This looks great - I think she would love learning some new tricks. I agree it must be the mental stimulation she needs because long walks /off leash runs don't really curb the destructive behaviors. Thank you for the ideas and support!


----------



## CM839 (Oct 1, 2021)

scooterscout99 said:


> I have nothing to add to the above comments (all good suggestions), but my nearly 6 year old standard still leaps in the air when excited, primarily when encountering squirrels. I've trained him to sit when he sees a squirrel while walking--though usually he's already done the vertical leap by then.
> 
> Mind games tire my dog out as much if not more than physical exercise. We play 'tricks for treats' and also do sniffing games indoors. Maybe introduce a snuffle mat for independent focus. I can see where this would be a challenge with a 5 month old child. Scheduling time for this might be helpful if it's built into the daily household routine.
> 
> Best of luck.


Thank you! I will look into the snuffle mat. And wow, I guess the poodle jumping is more common than I realized! My girl goes crazy for squirrels also...


----------



## CM839 (Oct 1, 2021)

Asta's Mom said:


> I don't have a certified trainer in my area. Think it could be so useful to keep Asta on track, tho we seem good on the most important commands we could go with working on some obedience. Looking on tricks, thank you Lily re cd. Also anything that helps focus- That is so important for training, recall - Really most situations. I am always looking for different ways to train focus.
> 
> Have you seen PeggythePartis thread Poodle Adolescence - Support Group
> Could be useful to help with the craziness.

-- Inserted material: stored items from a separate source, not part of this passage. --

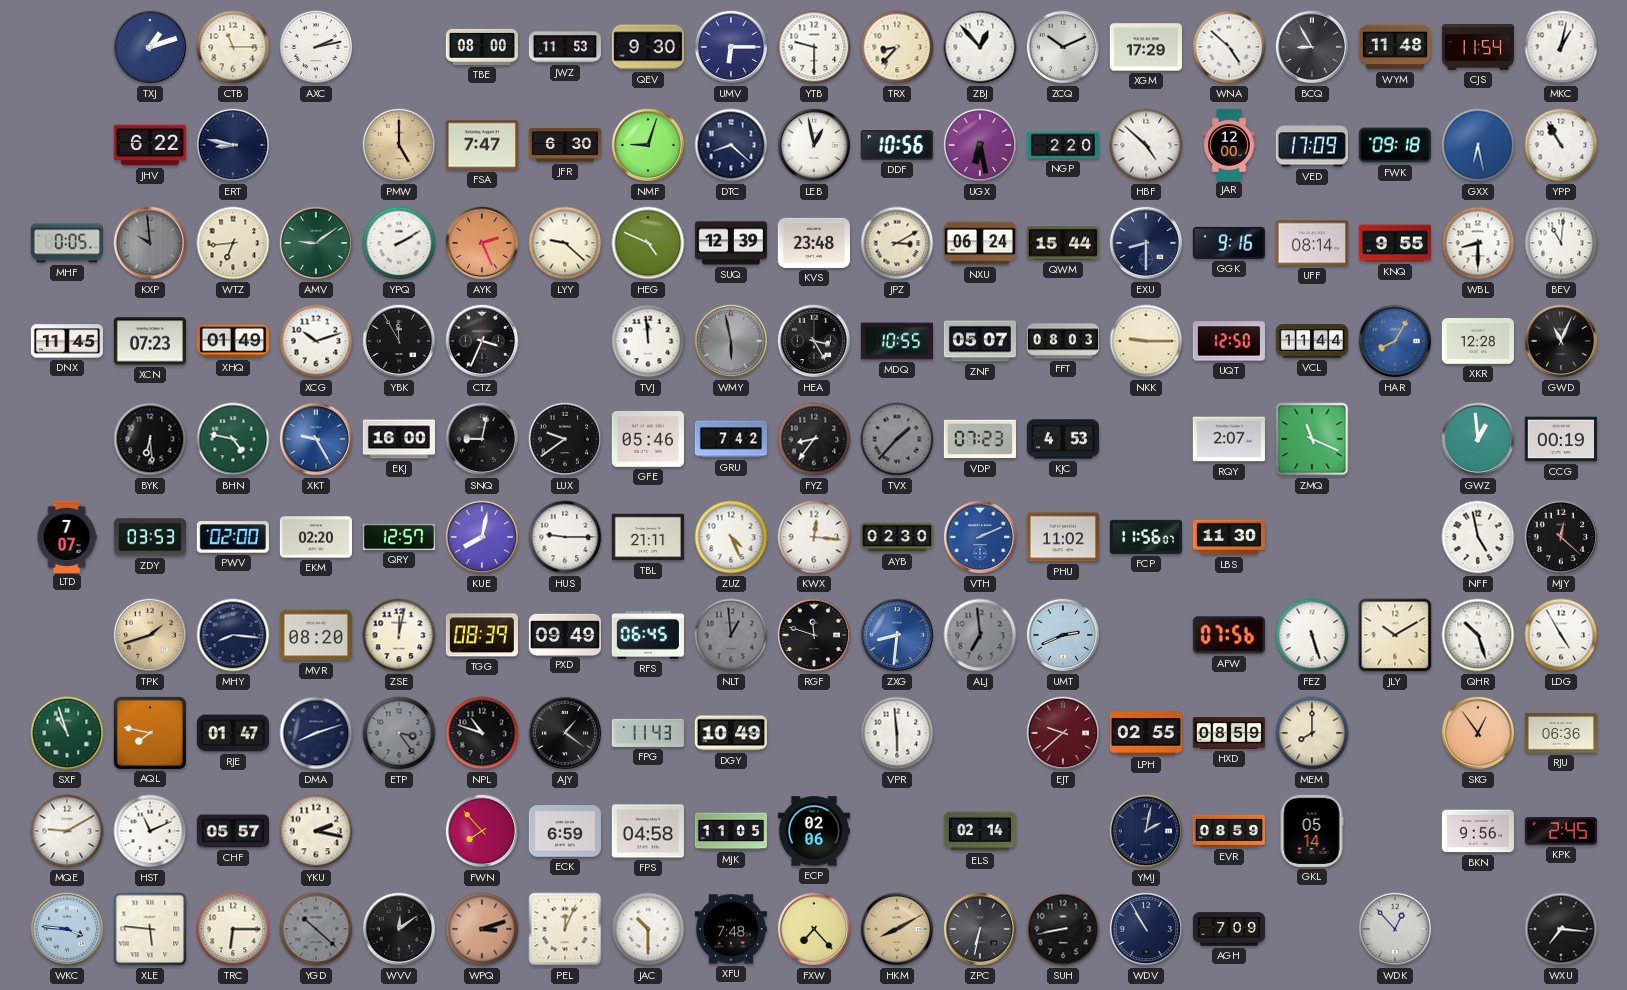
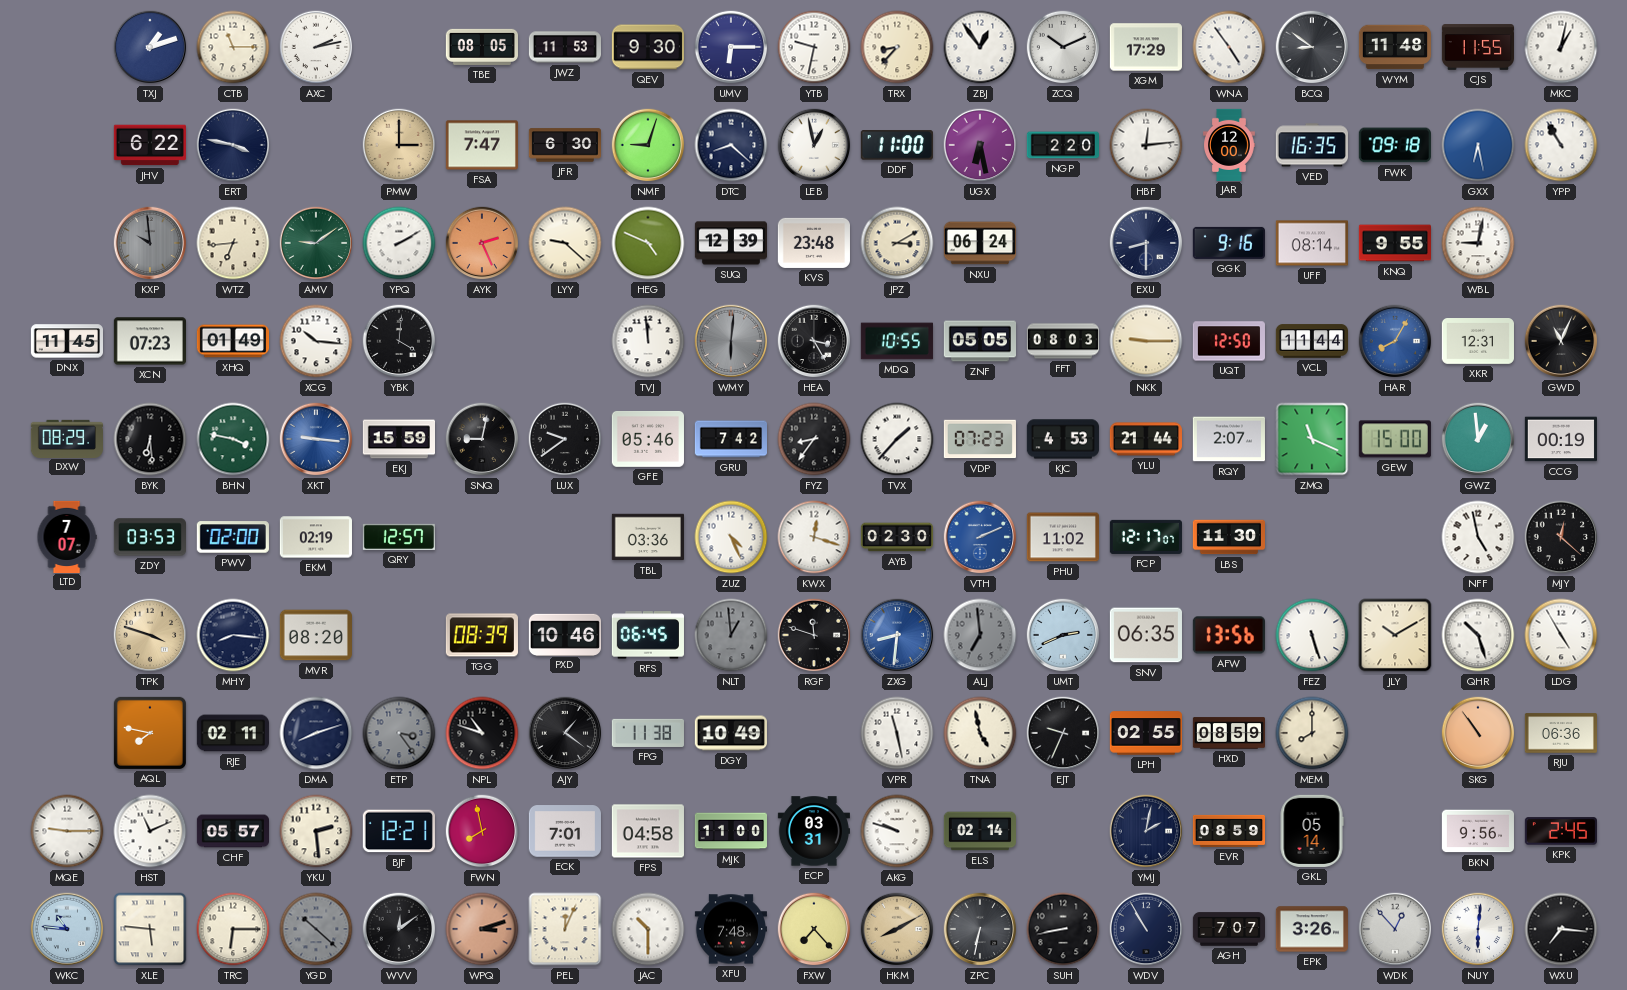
TBE: 08:00 -> 08:05
YTB: 9:30 -> 9:32
ZBJ: 12:53 -> 12:54
WNA: 4:52 -> 4:54
BCQ: 8:55 -> 8:51
CJS: 11:54 -> 11:55
ERT: 8:47 -> 3:47
PMW: 5:00 -> 3:00
DDF: 10:56 -> 11:00
HBF: 4:52 -> 12:14
VED: 17:09 -> 16:35
MHF: 0:05 -> none
QWM: 15:44 -> none
WBL: 8:30 -> 9:02
BEV: 11:01 -> none
XCG: 10:12 -> 10:16
YBK: 11:55 -> 4:01
CTZ: 3:34 -> none
WMY: 5:58 -> 6:01
ZNF: 05:07 -> 05:05
XKR: 12:28 -> 12:31
DXW: none -> 08:29
BHN: 4:47 -> 3:47
XKT: 9:25 -> 9:16
EKJ: 16:00 -> 15:59
TVX dial: grey -> white
YLU: none -> 21:44
GEW: none -> 15:00
EKM: 02:20 -> 02:19
KUE: 8:02 -> none
HUS: 9:15 -> none
TBL: 21:11 -> 03:36
KWX: 12:16 -> 12:18
FCP: 11:56 -> 12:17
TPK: 1:42 -> 3:48
ZSE: 12:02 -> none
PXD: 09:49 -> 10:46
SNV: none -> 06:35
AFW: 07:56 -> 13:56
SXF: 10:57 -> none
RJE: 01:47 -> 02:11
FPG: 11:43 -> 11:38
VPR: 5:59 -> 11:28
TNA: none -> 4:58
EJT: 9:38 -> 9:34
EJT dial: burgundy -> black
SKG: 12:54 -> 10:54
MQE: 9:10 -> 9:15
YKU: 2:17 -> 2:29
BJF: none -> 12:21
FWN: 7:53 -> 7:58
ECK: 6:59 -> 7:01
MJK: 11:05 -> 11:00
ECP: 02:06 -> 03:31
AKG: none -> 9:48
WKC: 3:46 -> 10:46
AGH: 7:09 -> 7:07
EPK: none -> 3:26
NUY: none -> 6:01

Oh my gosh, reading through that thread was so interesting. Thanks for sharing. It helps knowing I'm not alone here with my crazy spoo!! So many similar stories!


----------



## CM839 (Oct 1, 2021)

PeggyTheParti said:


> This has been our experience, too. At almost 2.5 years old, Peggy is very much like a human toddler. Her naps are just as important for me as for her.


Reading through your support group thread was like reading a day in our life around here! It does help knowing I'm not alone.


----------



## PeggyTheParti (Sep 5, 2019)

CM839 said:


> Reading through your support group thread was like reading a day in our life around here! It does help knowing I'm not alone.


You are definitely not alone.


----------